Krevonick arrested Richardson and advised him of his Miranda
rights. He then found the broken glass and "picked up the
pieces." When asked by the prosecutor if he had talked to
Richardson about "the piece of evidence [he had] found,"
Krevonick testified that Richardson said "it was not his, that he
did not drop it."
Krevonick took the evidence to the police station to be
checked into "Property." It was then taken to the state forensic
laboratory for analysis.
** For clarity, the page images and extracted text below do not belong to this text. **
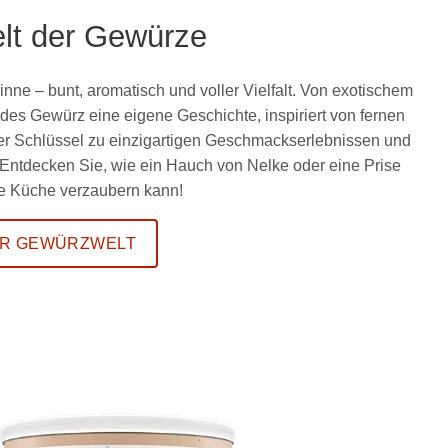
lt der Gewürze
Sinne – bunt, aromatisch und voller Vielfalt. Von exotischem
es Gewürz eine eigene Geschichte, inspiriert von fernen
der Schlüssel zu einzigartigen Geschmackserlebnissen und
 Entdecken Sie, wie ein Hauch von Nelke oder eine Prise
hre Küche verzaubern kann!
R GEWÜRZWELT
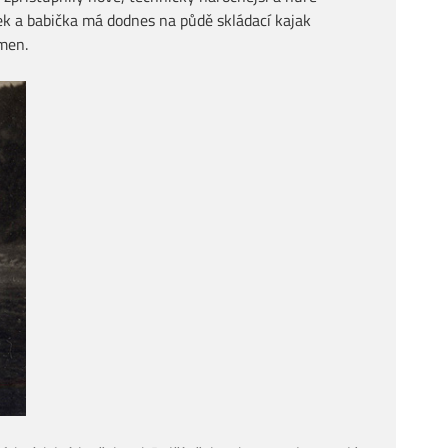
ček a babička má dodnes na půdě skládací kajak
jmen.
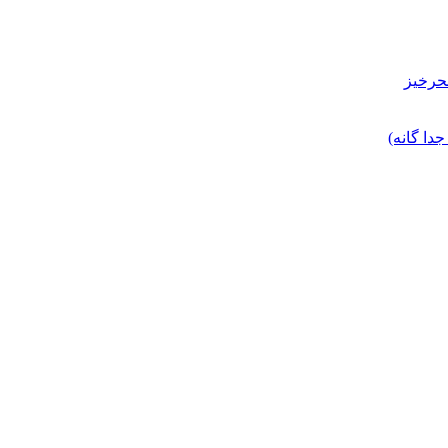
حرخیز
ا گانه)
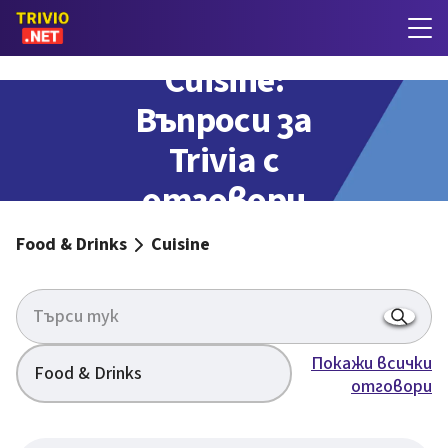
Cuisine:
Въпроси за
Trivia с
отговори
Food & Drinks
Cuisine
Покажи всички
Food & Drinks
отговори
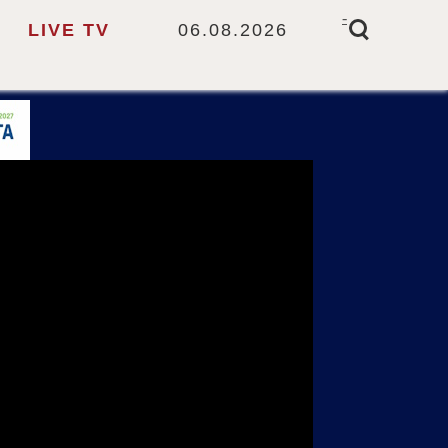
-
LIVE TV
06.08.2026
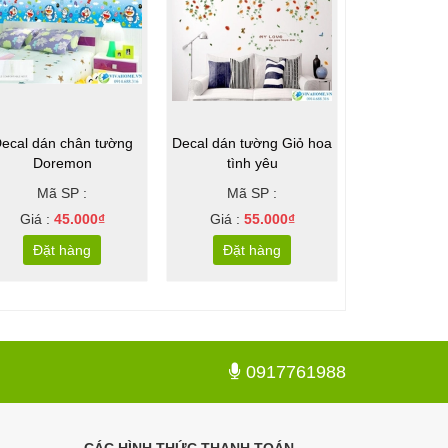
ecal dán chân tường
Decal dán tường Giỏ hoa
Decal dán tư
Doremon
tình yêu
du l
Mã SP :
Mã SP :
Mã S
Giá :
45.000₫
Giá :
55.000₫
Giá :
6
Đặt hàng
Đặt hàng
Đặt 
0917761988
CÁC HÌNH THỨC THANH TOÁN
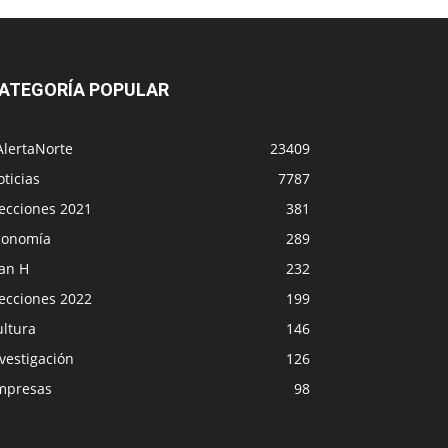
ATEGORÍA POPULAR
AlertaNorte
23409
ticias
7787
lecciones 2021
381
conomía
289
lan H
232
lecciones 2022
199
ultura
146
vestigación
126
mpresas
98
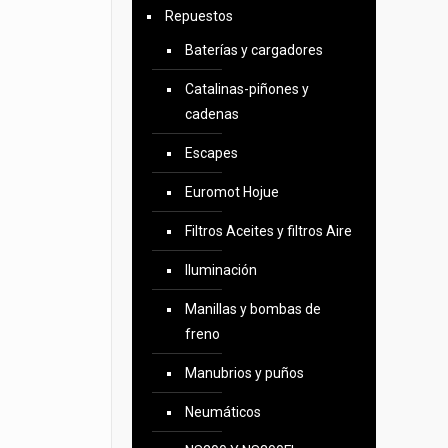
Repuestos
4,990.
Baterías y cargadores
Catalinas-piñones y
cadenas
Escapes
Euromot Hojue
Filtros Aceites y filtros Aire
Iluminación
Manillas y bombas de
freno
Manubrios y puños
Neumáticos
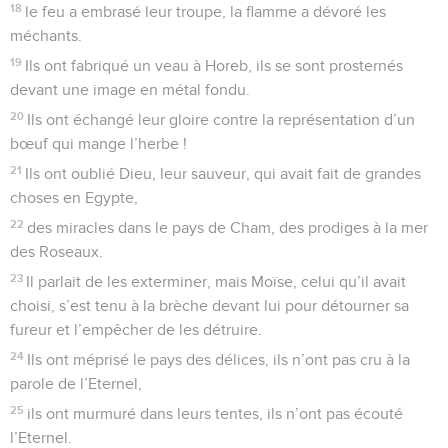
18
le feu a embrasé leur troupe, la flamme a dévoré les
méchants.
19
Ils ont fabriqué un veau à Horeb, ils se sont prosternés
devant une image en métal fondu.
20
Ils ont échangé leur gloire contre la représentation d’un
bœuf qui mange l’herbe !
21
Ils ont oublié Dieu, leur sauveur, qui avait fait de grandes
choses en Egypte,
22
des miracles dans le pays de Cham, des prodiges à la mer
des Roseaux.
23
Il parlait de les exterminer, mais Moïse, celui qu’il avait
choisi, s’est tenu à la brèche devant lui pour détourner sa
fureur et l’empêcher de les détruire.
24
Ils ont méprisé le pays des délices, ils n’ont pas cru à la
parole de l’Eternel,
25
ils ont murmuré dans leurs tentes, ils n’ont pas écouté
l’Eternel.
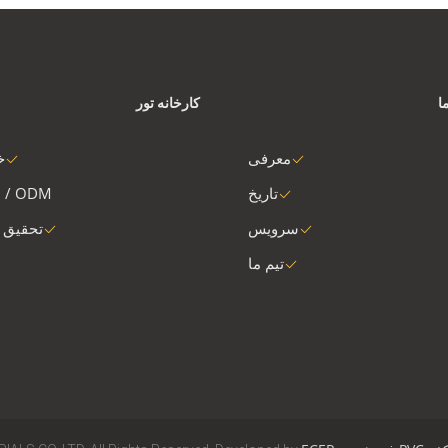
ا
کارخانه تور
معرفی
خ
تاریخ
 / ODM
سرویس
تحقیق 
تیم ما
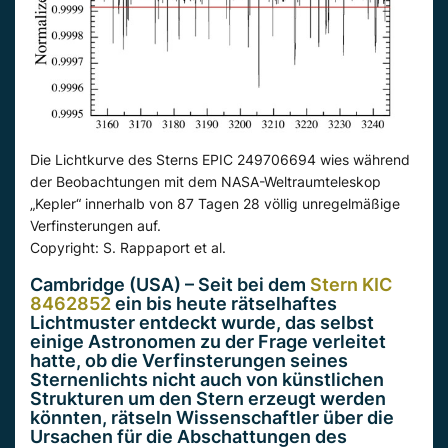
Die Lichtkurve des Sterns EPIC 249706694 wies während
der Beobachtungen mit dem NASA-Weltraumteleskop
„Kepler“ innerhalb von 87 Tagen 28 völlig unregelmäßige
Verfinsterungen auf.
Copyright: S. Rappaport et al.
Cambridge (USA) – Seit bei dem
Stern KIC
8462852
ein bis heute rätselhaftes
Lichtmuster entdeckt wurde, das selbst
einige Astronomen zu der Frage verleitet
hatte, ob die Verfinsterungen seines
Sternenlichts nicht auch von künstlichen
Strukturen um den Stern erzeugt werden
könnten, rätseln Wissenschaftler über die
Ursachen für die Abschattungen des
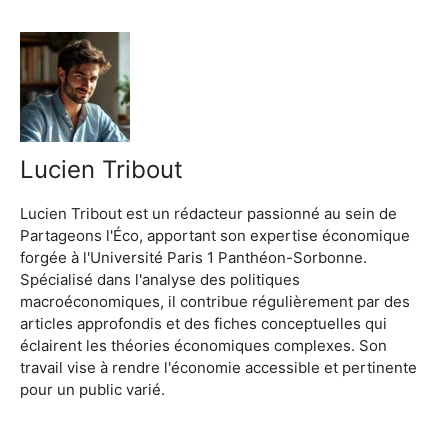
Lucien Tribout
Lucien Tribout est un rédacteur passionné au sein de
Partageons l'Éco, apportant son expertise économique
forgée à l'Université Paris 1 Panthéon-Sorbonne.
Spécialisé dans l'analyse des politiques
macroéconomiques, il contribue régulièrement par des
articles approfondis et des fiches conceptuelles qui
éclairent les théories économiques complexes. Son
travail vise à rendre l'économie accessible et pertinente
pour un public varié.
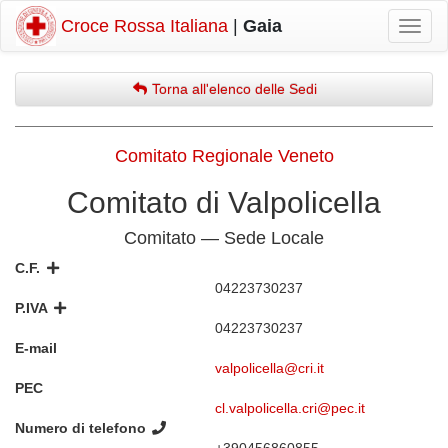
Croce Rossa Italiana
|
Gaia
Mostr
navig
Torna all'elenco delle Sedi
Comitato Regionale Veneto
Comitato di Valpolicella
Comitato — Sede Locale
C.F.
04223730237
P.IVA
04223730237
E-mail
valpolicella@cri.it
PEC
cl.valpolicella.cri@pec.it
Numero di telefono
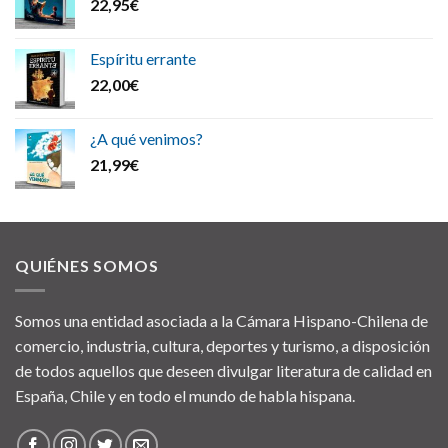
22,95
€
Espíritu errante
22,00
€
¿A qué venimos?
21,99
€
QUIÉNES SOMOS
Somos una entidad asociada a la Cámara Hispano-Chilena de
comercio, industria, cultura, deportes y turismo, a disposición
de todos aquellos que deseen divulgar literatura de calidad en
España, Chile y en todo el mundo de habla hispana.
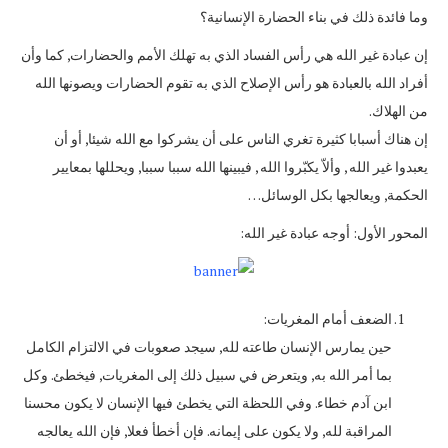
وما فائدة ذلك في بناء الحضارة الإنسانية؟
إن عبادة غير الله هي رأس الفساد الذي به تهلك الأمم والحضارات, كما وأن
أفراد الله بالعبادة هو رأس الإصلاح الذي به تقوم الحضارات ويصونها الله
من الهلاك.
إن هناك أسبابا كثيرة تغري الناس على أن يشركوا مع الله شيئا, أو أن
يعبدوا غير الله , وألاّ يكبّروا الله , فيبينها الله سببا سببا, ويحللها بمعايير
الحكمة, ويعالجها بكل الوسائل…
المحور الأول: أوجه عبادة غير الله:
الضعف أمام المغريات:
حين يمارس الإنسان طاعته لله, سيجد صعوبات في الالتزام الكامل
بما أمر الله به, ويتعرض في سبيل ذلك إلى المغريات, فيخطئ. وكل
ابن آدم خطاء. وفي اللحظة التي يخطئ فيها الإنسان لا يكون محسنا
المراقبة لله, ولا يكون على إيمانه. فإن أخطأ فعلا, فإن الله يعالجه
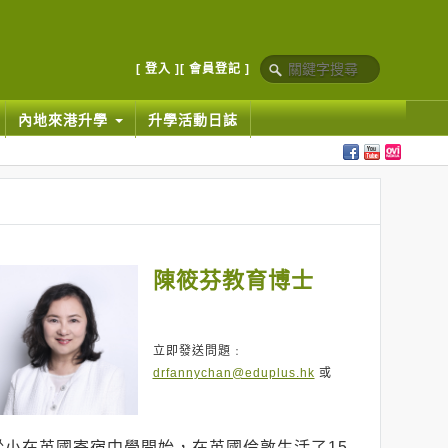
[ 登入 ]
[ 會員登記 ]
內地來港升學
升學活動日誌
陳筱芬教育博士
立即發送問題﹕
drfannychan@eduplus.hk
或
從小在英國寄宿中學開始，在英國倫敦生活了15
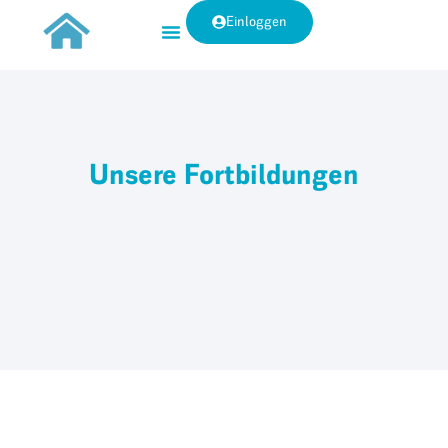
Einloggen
Unsere Fortbildungen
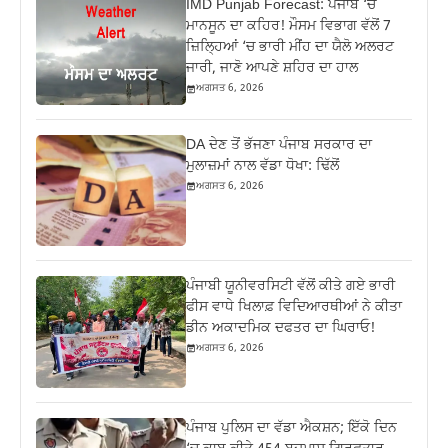
IMD Punjab Forecast: ਪੰਜਾਬ ‘ਚ
ਮਾਨਸੂਨ ਦਾ ਕਹਿਰ! ਮੌਸਮ ਵਿਭਾਗ ਵੱਲੋਂ 7
ਜ਼ਿਲ੍ਹਿਆਂ ‘ਚ ਭਾਰੀ ਮੀਂਹ ਦਾ ਯੈਲੋ ਅਲਰਟ
ਜਾਰੀ, ਜਾਣੋ ਆਪਣੇ ਸ਼ਹਿਰ ਦਾ ਹਾਲ
ਅਗਸਤ 6, 2026
DA ਦੇਣ‌ ਤੋਂ ਭੱਜਣਾ ਪੰਜਾਬ ਸਰਕਾਰ ਦਾ
ਮੁਲਾਜ਼ਮਾਂ ਨਾਲ ਵੱਡਾ ਧੋਖਾ: ਢਿੱਲੋਂ
ਅਗਸਤ 6, 2026
ਪੰਜਾਬੀ ਯੂਨੀਵਰਸਿਟੀ ਵੱਲੋਂ ਕੀਤੇ ਗਏ ਭਾਰੀ
ਫੀਸ ਵਾਧੇ ਖਿਲਾਫ਼ ਵਿਦਿਆਰਥੀਆਂ ਨੇ ਕੀਤਾ
ਡੀਨ ਅਕਾਦਮਿਕ ਦਫਤਰ ਦਾ ਘਿਰਾਓ!
ਅਗਸਤ 6, 2026
ਪੰਜਾਬ ਪੁਲਿਸ ਦਾ ਵੱਡਾ ਐਕਸ਼ਨ; ਇੱਕੋ ਦਿਨ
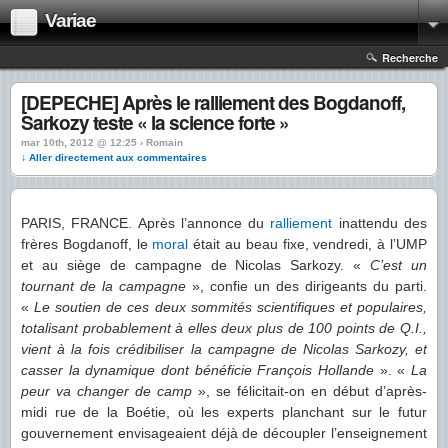
Variae
Recherche
[DEPECHE] Après le ralliement des Bogdanoff,
Sarkozy teste « la science forte »
mar 10th, 2012 @ 12:25 › Romain
↓ Aller directement aux commentaires
PARIS, FRANCE. Après l’annonce du
ralliement
inattendu des
frères Bogdanoff, le
moral
était au beau fixe, vendredi, à l’UMP
et au siège de campagne de Nicolas Sarkozy. «
C’est un
tournant de la campagne
», confie un des dirigeants du parti.
«
Le soutien de ces deux sommités scientifiques et populaires,
totalisant probablement à elles deux plus de 100 points de Q.I.,
vient à la fois crédibiliser la campagne de Nicolas Sarkozy, et
casser la dynamique dont bénéficie François Hollande
». «
La
peur va changer de camp
», se félicitait-on en début d’après-
midi rue de la Boétie, où les experts planchant sur le futur
gouvernement envisageaient déjà de découpler l’enseignement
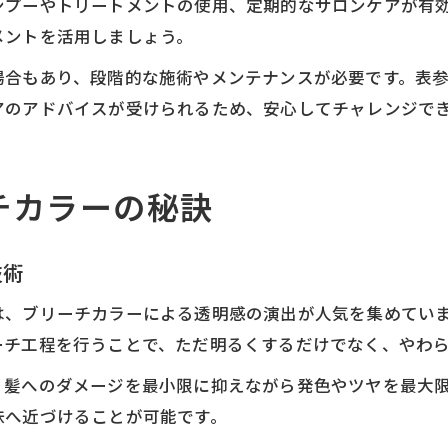
ンプーやトリートメントの使用、定期的なサロンケアが有
メントを活用しましょう。
場合もあり、段階的な施術やメンテナンスが必要です。表
アのアドバイスが受けられるため、安心してチャレンジで
チカラーの秘訣
技術
は、ブリーチカラーによる透明感の演出が人気を集めてい
ーチ工程を行うことで、ただ明るくするだけでなく、やわ
、髪へのダメージを最小限に抑えながら発色やツヤを最大
味へ近づけることが可能です。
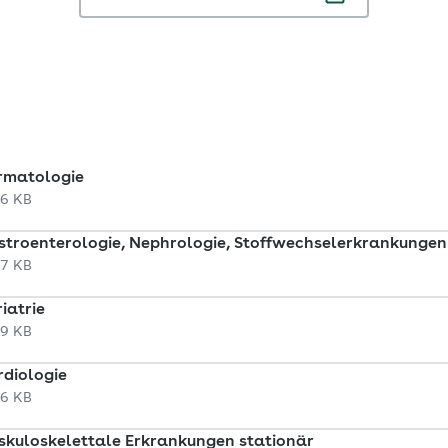
rmatologie
46 KB
stroenterologie, Nephrologie, Stoffwechselerkrankungen
47 KB
iatrie
49 KB
rdiologie
46 KB
skuloskelettale Erkrankungen stationär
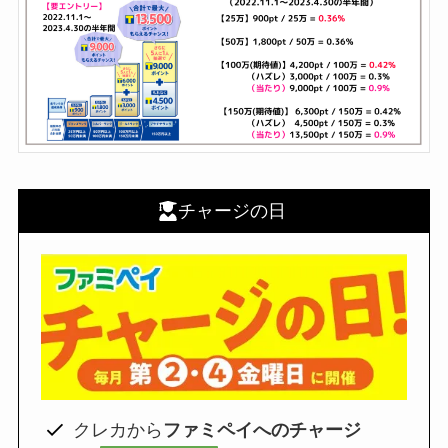
チャージの日
クレカから
ファミペイへのチャージ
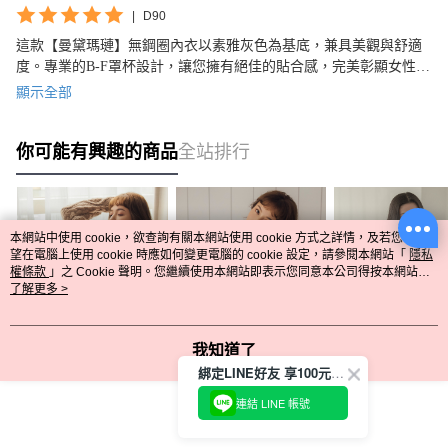
|
D90
這款【曼黛瑪璉】無鋼圈內衣以素雅灰色為基底，兼具美觀與舒適
度。專業的B-F罩杯設計，讓您擁有絕佳的貼合感，完美彰顯女性曼
黛瑪璉的柔美。
顯示全部
你可能有興趣的商品
全站排行
本網站中使用 cookie，欲查詢有關本網站使用 cookie 方式之詳情，及若您不希
望在電腦上使用 cookie 時應如何變更電腦的 cookie 設定，請參閱本網站「
隱私
權條款
」之 Cookie 聲明。您繼續使用本網站即表示您同意本公司得按本網站使
用條款之 Cookie 聲明使用 cookie。
了解更多 >
我知道了
【曼黛瑪璉】無鋼圈內
【曼黛瑪璉】無鋼圈內
【曼黛瑪璉】無
綁定LINE好友 享100元折價券
衣
衣E70.F70罩杯(楓糖
衣 B-F罩杯(銀灰)
B70.C70.D70.E70.F7
膚)
NT$520
NT$520
NT$1,294
連結 LINE 帳號
NT$1,580
NT$1,580
NT$1,680
0.F75罩杯(花瓣粉)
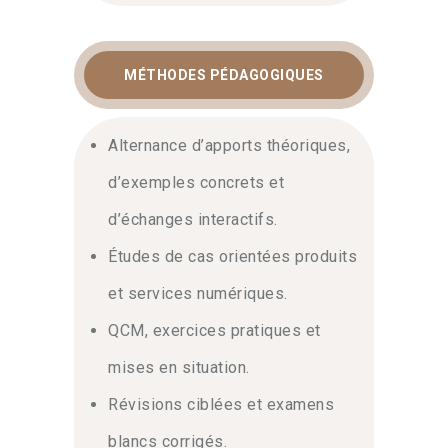
MÉTHODES PÉDAGOGIQUES
Alternance d’apports théoriques,
d’exemples concrets et
d’échanges interactifs.
Études de cas orientées produits
et services numériques.
QCM, exercices pratiques et
mises en situation.
Révisions ciblées et examens
blancs corrigés.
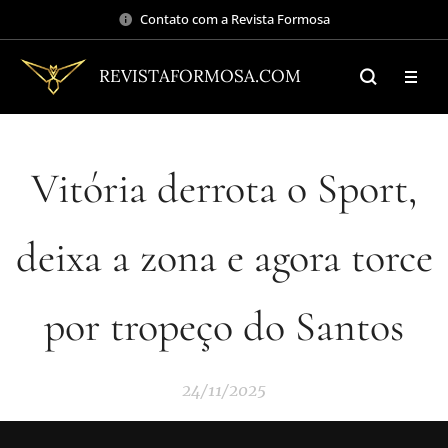
Contato com a Revista Formosa
REVISTAFORMOSA.COM
Vitória derrota o Sport,
deixa a zona e agora torce
por tropeço do Santos
24/11/2025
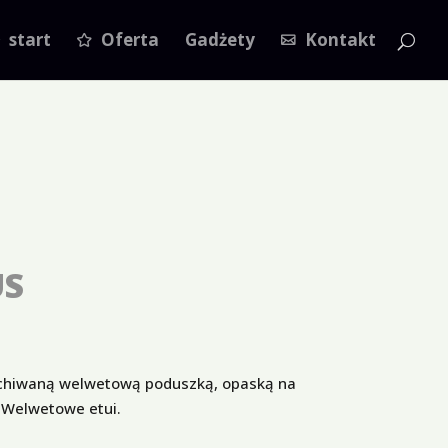
start
Oferta
Gadżety
Kontakt
US
chiwaną welwetową poduszką, opaską na
. Welwetowe etui.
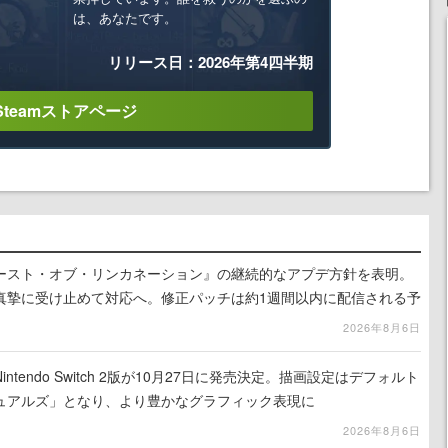
は、あなたです。
リリース日：2026年第4四半期
Steamストアページ
ースト・オブ・リンカネーション』の継続的なアプデ方針を表明。
真摯に受け止めて対応へ。修正パッチは約1週間以内に配信される予
2026年8月6日
tendo Switch 2版が10月27日に発売決定。描画設定はデフォルト
ュアルズ」となり、より豊かなグラフィック表現に
2026年8月6日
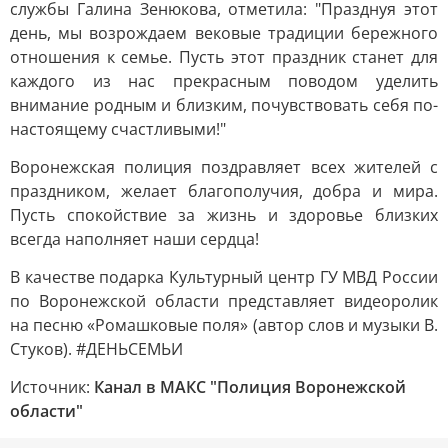
службы Галина Зенюкова, отметила: "Празднуя этот
день, мы возрождаем вековые традиции бережного
отношения к семье. Пусть этот праздник станет для
каждого из нас прекрасным поводом уделить
внимание родным и близким, почувствовать себя по-
настоящему счастливыми!"
Воронежская полиция поздравляет всех жителей с
праздником, желает благополучия, добра и мира.
Пусть спокойствие за жизнь и здоровье близких
всегда наполняет наши сердца!
В качестве подарка Культурный центр ГУ МВД России
по Воронежской области представляет видеоролик
на песню «Ромашковые поля» (автор слов и музыки В.
Стуков). #ДЕНЬСЕМЬИ
Источник:
Канал в МАКС "Полиция Воронежской
области"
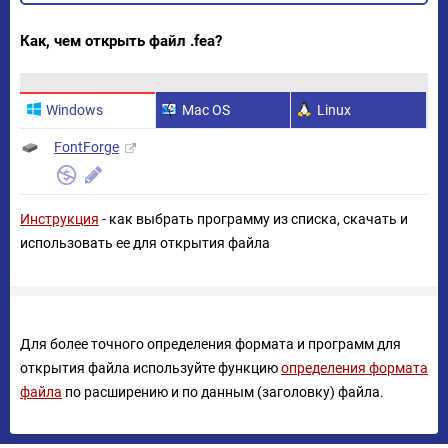
Как, чем открыть файл .fea?
Windows
Mac OS
Linux
FontForge
Инструкция
- как выбрать программу из списка, скачать и
использовать ее для открытия файла
Для более точного определения формата и программ для
открытия файла используйте функцию
определения формата
файла
по расширению и по данным (заголовку) файла.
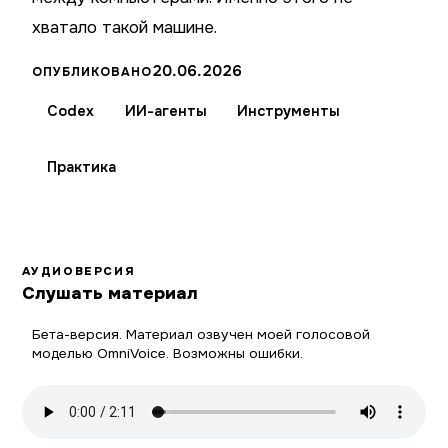
хватало такой машине.
20.06.2026
ОПУБЛИКОВАНО
Codex
ИИ-агенты
Инструменты
Практика
АУДИОВЕРСИЯ
Слушать материал
Бета-версия. Материал озвучен моей голосовой
моделью OmniVoice. Возможны ошибки.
The certificate of analysis described
the evidence submitted by Officer Krevonick as follows:
Item 2 One (1) sealed yellow envelope
containing one (1) sealed plastic evidence
bag containing pieces of glass, a black
plastic tube and a piece of copper wool, each
containing residue
RESULTS:
* * * * * * *
Item 2 Cocaine (Schedule II).
Krevonick testified that he did not know where the black
plastic tube or copper wool had come from. 1 He conceded that the
only item he saw Richardson drop was "a glass vial that was in
1
Officer Krevonick testified that he had taken a
photograph of the material he had picked up off the ground and
stated, after reviewing the photograph, that the black plastic
tube and the copper wool appeared in the photo with the broken
glass. However, the photograph was not admitted into evidence as
an exhibit.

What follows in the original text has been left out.